10-25-2013 07:31 AM
Greetings all. I'm looking for a selection option in proc reg that will only include models with all significant regressors. My data has 21 variables, and when I use the / selection=adjrsq option, the results indeed show the models with the highest adjrsq, but some of them have regressors in them that are not significant at the .05 level, eventhough that model might have the highest adjrsq. I found this ( http://www.math.wpi.edu/saspdf/stat/chap55.pdf ) to be very helpful, but I can't seem to find anything that will limit the models to only those with all significant regressors. Is this even possible? Thank you.
10-25-2013 09:14 AM
I suppose it is possible, but is it desirable?

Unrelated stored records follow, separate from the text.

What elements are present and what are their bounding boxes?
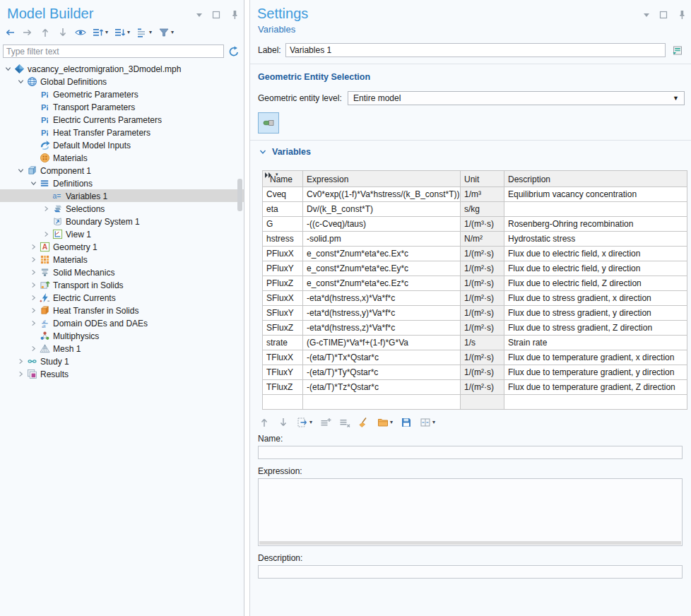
cell-description[interactable]: Flux due to electric field, y direction xyxy=(504,261,687,276)
cell-description[interactable]: Hydrostatic stress xyxy=(504,232,687,247)
cell-description[interactable]: Equilibrium vacancy concentration xyxy=(504,187,687,202)
tree-item-vacancy-electromigration-3dmodel-mph[interactable]: vacancy_electromigration_3Dmodel.mph xyxy=(0,62,244,75)
tree-item-view-1[interactable]: View 1 xyxy=(0,227,244,240)
expand-all-button[interactable]: ▾ xyxy=(92,26,109,39)
cell-description[interactable]: Rosenberg-Ohring recombination xyxy=(504,217,687,232)
name-input[interactable] xyxy=(258,446,683,459)
table-settings-button[interactable]: ▾ xyxy=(419,416,436,429)
dropdown-caret-icon[interactable]: ▾ xyxy=(309,420,312,425)
cell-description[interactable]: Flux due to stress gradient, Z direction xyxy=(504,321,687,336)
delete-row-button[interactable] xyxy=(338,416,351,429)
cell-name[interactable]: Cveq xyxy=(263,187,303,202)
cell-unit[interactable]: 1/m³ xyxy=(461,187,504,202)
float-button[interactable] xyxy=(658,9,669,20)
tree-item-electric-currents[interactable]: Electric Currents xyxy=(0,291,244,304)
collapse-node-icon[interactable] xyxy=(4,66,13,72)
cell-expression[interactable]: -(eta/T)*Tz*Qstar*c xyxy=(303,380,461,395)
cell-name[interactable]: TFluxY xyxy=(263,365,303,380)
cell-description[interactable] xyxy=(504,395,687,410)
clear-table-button[interactable] xyxy=(358,416,370,429)
geometric-entity-level-select[interactable]: Entire model ▼ xyxy=(348,91,685,105)
expression-hscrollbar[interactable] xyxy=(259,541,681,545)
cell-name[interactable]: PFluxZ xyxy=(263,276,303,291)
panel-menu-button[interactable] xyxy=(194,9,205,20)
cell-expression[interactable]: -eta*d(hstress,x)*Va*f*c xyxy=(303,291,461,306)
forward-button[interactable] xyxy=(21,26,34,39)
expand-node-icon[interactable] xyxy=(29,307,38,314)
back-button[interactable] xyxy=(4,26,16,39)
expand-node-icon[interactable] xyxy=(29,345,38,352)
cell-expression[interactable]: -solid.pm xyxy=(303,232,461,247)
cell-description[interactable]: Flux due to temperature gradient, x dire… xyxy=(504,350,687,365)
float-button[interactable] xyxy=(211,9,222,20)
expand-node-icon[interactable] xyxy=(16,358,25,365)
active-toggle-button[interactable] xyxy=(258,112,279,134)
move-down-button[interactable] xyxy=(277,416,290,429)
cell-description[interactable]: Flux due to temperature gradient, Z dire… xyxy=(504,380,687,395)
tree-item-transport-in-solids[interactable]: Transport in Solids xyxy=(0,278,244,291)
cell-expression[interactable]: e_const*Znum*eta*ec.Ez*c xyxy=(303,276,461,291)
cell-unit[interactable]: 1/(m²·s) xyxy=(461,365,504,380)
cell-description[interactable]: Flux due to electric field, Z direction xyxy=(504,276,687,291)
cell-unit[interactable]: 1/(m²·s) xyxy=(461,276,504,291)
cell-name[interactable]: SFluxZ xyxy=(263,321,303,336)
tree-item-selections[interactable]: Selections xyxy=(0,202,244,215)
tree-item-transport-parameters[interactable]: PTransport Parameters xyxy=(0,100,244,113)
show-button[interactable] xyxy=(74,26,87,39)
tree-item-component-1[interactable]: Component 1 xyxy=(0,164,244,177)
pin-button[interactable] xyxy=(675,9,686,20)
cell-name[interactable]: strate xyxy=(263,336,303,350)
tree-item-mesh-1[interactable]: Mesh 1 xyxy=(0,342,244,355)
cell-expression[interactable]: -eta*d(hstress,y)*Va*f*c xyxy=(303,306,461,321)
tree-item-materials[interactable]: Materials xyxy=(0,253,244,266)
save-to-file-button[interactable] xyxy=(400,416,413,429)
tree-item-results[interactable]: Results xyxy=(0,367,244,380)
cell-expression[interactable] xyxy=(303,395,461,410)
cell-expression[interactable]: Cv0*exp((1-f)*Va*hstress/(k_B_const*T)) xyxy=(303,187,461,202)
filter-input[interactable] xyxy=(3,45,224,58)
tree-item-definitions[interactable]: Definitions xyxy=(0,177,244,189)
collapse-node-icon[interactable] xyxy=(16,78,25,85)
tree-item-geometry-1[interactable]: AGeometry 1 xyxy=(0,240,244,253)
cell-expression[interactable]: -(eta/T)*Ty*Qstar*c xyxy=(303,365,461,380)
collapse-node-icon[interactable] xyxy=(16,167,25,174)
filter-button[interactable]: ▾ xyxy=(158,26,175,39)
dropdown-caret-icon[interactable]: ▾ xyxy=(105,30,108,35)
cell-name[interactable]: eta xyxy=(263,202,303,217)
insert-button[interactable]: ▾ xyxy=(296,416,313,429)
cell-name[interactable]: G xyxy=(263,217,303,232)
model-tree-node-text-button[interactable]: ▾ xyxy=(136,26,153,39)
tree-item-multiphysics[interactable]: Multiphysics xyxy=(0,329,244,342)
cell-name[interactable] xyxy=(263,395,303,410)
cell-description[interactable] xyxy=(504,202,687,217)
cell-unit[interactable]: 1/(m³·s) xyxy=(461,217,504,232)
cell-description[interactable]: Flux due to stress gradient, y direction xyxy=(504,306,687,321)
tree-item-materials[interactable]: Materials xyxy=(0,151,244,164)
tree-item-geometric-parameters[interactable]: PGeometric Parameters xyxy=(0,88,244,100)
cell-unit[interactable]: 1/(m²·s) xyxy=(461,261,504,276)
tree-item-global-definitions[interactable]: Global Definitions xyxy=(0,75,244,88)
expand-node-icon[interactable] xyxy=(42,206,51,212)
tree-item-boundary-system-1[interactable]: Boundary System 1 xyxy=(0,215,244,227)
cell-unit[interactable]: s/kg xyxy=(461,202,504,217)
expand-node-icon[interactable] xyxy=(29,295,38,301)
panel-divider[interactable] xyxy=(244,0,249,616)
cell-expression[interactable]: e_const*Znum*eta*ec.Ex*c xyxy=(303,247,461,261)
move-up-button[interactable] xyxy=(39,26,52,39)
cell-unit[interactable]: 1/(m²·s) xyxy=(461,380,504,395)
cell-name[interactable]: hstress xyxy=(263,232,303,247)
expand-node-icon[interactable] xyxy=(16,371,25,377)
sort-icon[interactable] xyxy=(265,172,272,178)
dropdown-caret-icon[interactable]: ▾ xyxy=(390,420,393,425)
cell-name[interactable]: TFluxX xyxy=(263,350,303,365)
tree-item-default-model-inputs[interactable]: Default Model Inputs xyxy=(0,138,244,151)
dropdown-caret-icon[interactable]: ▾ xyxy=(171,30,174,35)
cell-name[interactable]: SFluxY xyxy=(263,306,303,321)
sort-caret-icon[interactable]: ▾ xyxy=(276,172,278,177)
cell-unit[interactable]: 1/(m²·s) xyxy=(461,247,504,261)
tree-scrollbar-thumb[interactable] xyxy=(237,179,242,211)
tree-item-domain-odes-and-daes[interactable]: ddtDomain ODEs and DAEs xyxy=(0,316,244,329)
refresh-button[interactable] xyxy=(228,46,240,57)
cell-expression[interactable]: -eta*d(hstress,z)*Va*f*c xyxy=(303,321,461,336)
cell-description[interactable]: Flux due to temperature gradient, y dire… xyxy=(504,365,687,380)
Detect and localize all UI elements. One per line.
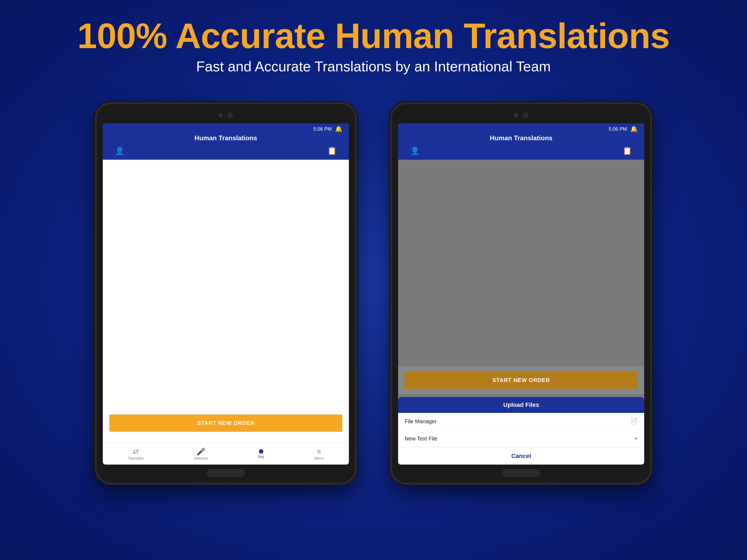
cancel-button[interactable]: Cancel — [398, 447, 644, 464]
nav-menu[interactable]: ≡ Menu — [314, 448, 324, 460]
app-title-right: Human Translations — [490, 134, 552, 142]
notes-icon-right[interactable]: 📋 — [623, 146, 632, 155]
app-title-row-right: Human Translations — [405, 133, 638, 144]
bottom-nav-left: ⇄ Translate 🎤 Interpret Pro ≡ Menu — [103, 443, 349, 464]
tablets-container: 5:06 PM 🔔 Human Translations 👤 📋 START N… — [95, 102, 652, 485]
spacer-right — [398, 394, 644, 397]
nav-pro[interactable]: Pro — [258, 449, 264, 459]
spacer-left — [103, 437, 349, 443]
menu-label: Menu — [314, 456, 324, 460]
user-icon-right[interactable]: 👤 — [410, 146, 420, 155]
nav-translate[interactable]: ⇄ Translate — [128, 448, 144, 460]
time-right: 5:06 PM — [609, 126, 627, 132]
camera-dot-left — [218, 113, 223, 118]
tablet-right: 5:06 PM 🔔 Human Translations 👤 📋 START N… — [390, 102, 652, 485]
interpret-label: Interpret — [194, 456, 208, 460]
notes-icon-left[interactable]: 📋 — [327, 146, 337, 155]
camera-dot-right — [514, 113, 518, 118]
bell-icon-right[interactable]: 🔔 — [630, 126, 638, 133]
nav-interpret[interactable]: 🎤 Interpret — [194, 448, 208, 460]
main-content-right: START NEW ORDER Upload Files File Manage… — [398, 160, 644, 464]
header-icons-left: 👤 📋 — [109, 144, 342, 160]
header-icons-right: 👤 📋 — [405, 144, 638, 160]
start-new-order-btn-right: START NEW ORDER — [405, 372, 638, 389]
main-content-left: START NEW ORDER — [103, 160, 349, 443]
upload-option-file-manager[interactable]: File Manager 📄 — [398, 413, 644, 430]
upload-panel: Upload Files File Manager 📄 New Text Fil… — [398, 397, 644, 464]
camera-lens-left — [227, 112, 233, 119]
app-header-right: 5:06 PM 🔔 Human Translations 👤 📋 — [398, 123, 644, 160]
pro-label: Pro — [258, 455, 264, 459]
status-bar-left: 5:06 PM 🔔 — [109, 123, 342, 133]
home-btn-left[interactable] — [207, 469, 245, 477]
new-text-file-label: New Text File — [405, 436, 437, 442]
page-header: 100% Accurate Human Translations Fast an… — [77, 17, 670, 75]
status-bar-right: 5:06 PM 🔔 — [405, 123, 638, 133]
empty-content-left — [103, 160, 349, 409]
home-btn-right[interactable] — [502, 469, 540, 477]
translate-label: Translate — [128, 456, 144, 460]
new-text-file-icon: + — [634, 435, 638, 442]
camera-area-right — [514, 112, 529, 119]
app-title-left: Human Translations — [195, 134, 257, 142]
pro-dot — [259, 449, 263, 454]
screen-right: 5:06 PM 🔔 Human Translations 👤 📋 START N… — [398, 123, 644, 464]
time-left: 5:06 PM — [313, 126, 332, 132]
screen-left: 5:06 PM 🔔 Human Translations 👤 📋 START N… — [103, 123, 349, 464]
camera-area-left — [218, 112, 233, 119]
main-title: 100% Accurate Human Translations — [77, 17, 670, 55]
subtitle: Fast and Accurate Translations by an Int… — [77, 58, 670, 75]
upload-option-new-text[interactable]: New Text File + — [398, 430, 644, 447]
start-new-order-btn-left[interactable]: START NEW ORDER — [109, 414, 342, 432]
translate-icon: ⇄ — [133, 448, 139, 455]
app-title-row-left: Human Translations — [109, 133, 342, 144]
bell-icon-left[interactable]: 🔔 — [335, 126, 342, 133]
interpret-icon: 🎤 — [197, 448, 205, 455]
camera-lens-right — [522, 112, 529, 119]
app-header-left: 5:06 PM 🔔 Human Translations 👤 📋 — [103, 123, 349, 160]
file-manager-icon: 📄 — [630, 418, 638, 425]
upload-files-header: Upload Files — [398, 397, 644, 413]
file-manager-label: File Manager — [405, 418, 437, 425]
gray-content-right — [398, 160, 644, 366]
menu-icon: ≡ — [317, 448, 321, 455]
user-icon-left[interactable]: 👤 — [115, 146, 124, 155]
tablet-left: 5:06 PM 🔔 Human Translations 👤 📋 START N… — [95, 102, 357, 485]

Because of collinearity, masking, etc., the best fit will not necessarily involve only significant regressors. I would strongly suggest looking at PROC GLMSELECT and using SELECTION=LAR or =LASSO if you are looking to create a predictive model. If the objective is an explanatory model for existing data only, do a google search on "variable selection Flom Cassell" to get to a paper outlining what goes wrong with model selection. In addition, try to obtain Frank Harrell's Regression Modeling Strategies: With Applications to Linear Models, Logistic Regression and Survival Analysis. It is (or should be) required reading for anyone attempting to use regression techniques.
12-14-2013 11:53 PM
yes there is a chance that SAS model can retain few variables which are not significant at 0.05 level, one reason can be interactions. Yes if the interaction effect with other variables is significant then both the variables those are part of interaction would not be eliminated from the best model fit even though they are non significant at 0.05 level.
12-16-2013 04:59 PM
If you choose proc reg you can limit the models to only the significant independent variables by using forward selection, backward elimination or stepwise selection. Please note that you have to specify the level of significance that you choose otherwise it will keep the default option (see below). There are other better modelling options as Steve suggested.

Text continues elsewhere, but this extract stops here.